The Black Swan has found a friend -- one of the two young Mute Swans. (There is a third, older than  these two and not related.) They are now going around everywhere side by side.

The difficult bird only likes one of the two young swans. When the other one approached to be with its sibling, the Black Swan chased it away, and it went to sit on the shore at the Lido, looking miserable.

The young Great Crested Grebes from the fallen poplar tree are growing up fast, and are as big as their parents. Here is one of them seen against a reflection of bright yellow autumn leaves.

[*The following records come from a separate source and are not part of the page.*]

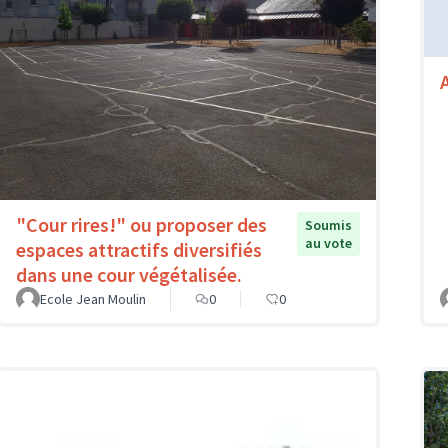
"Cour rires!" ou proposer des
Soumis
au vote
espaces attractifs diversifiés
dans une cour végétalisée.
Ecole Jean Moulin
0
0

It went to fish under the bridge, and was pecked at by a Coot. It dived and pecked the Coot's ankles, as you can see here, and chased it for quite a distance.

The Grey Heron from the Dell restaurant was standing at the bottom of the waterfall in a vigilant posture. It's hard to know what it could be trying to catch in the rapids, certainly not the carp which are in the little stretch of open stream.

A Ring-Necked Parakeet dropped a yew berry it was eating. These fruits are very viscous, and quite hard to Parakeets to eat since they chew them up rather than swallow them hole as a Blackbird would.

In fact the fruit is not really a berry, as you can see from the way it has a hole in the end, exposing the seed which is the true fruit. The red outer part is technically an aril. A well known aril is the spice mace, which is the outer covering of a nutmeg.

A Wood Pigeon was hanging perilously upside down in a holly tree to reach a bunch of berries. It had its wings spread, which was a wise precaution because a second later it lost its grip and fell out of the tree.

The male Little Owl was on his usual branch, preening himself.

His mate was in the other tree, nut not in a good place for a picture.

The ivy hedge at the back of the Lido bathing area was full of bees and wasps feeding on the ivy fruits, and there were also some big European Hornets (Vespa crabro), which were eating both the fruits and the wasps.

These hornets are fairly docile -- unlike the equally large Asian hornets (Vespa velutina) that are now arriving in Britain. But if you do annoy one enough to make it sting you, you will be in real agony for some time.

The patch of wood chippings under the plane trees near the Physical Energy statue has produced a fourth species of fungus.

I think it's Inocybe cookei, which has no English name. But if it isn't, I'm sure that the vigilant Mario will correct me.

Update: Mario says that they are large Brittlestems (Psathyrella), a difficult group to identify, and he can't be sure of the species -- and if he says it's difficult, you can be sure it's really difficult.


  1. Why would the black swan like one of the youngsters and not the other? Is the other one whiter, or paler? What a strange creature...

    1. They look exactly the same to me, but probably not to the Black Swan.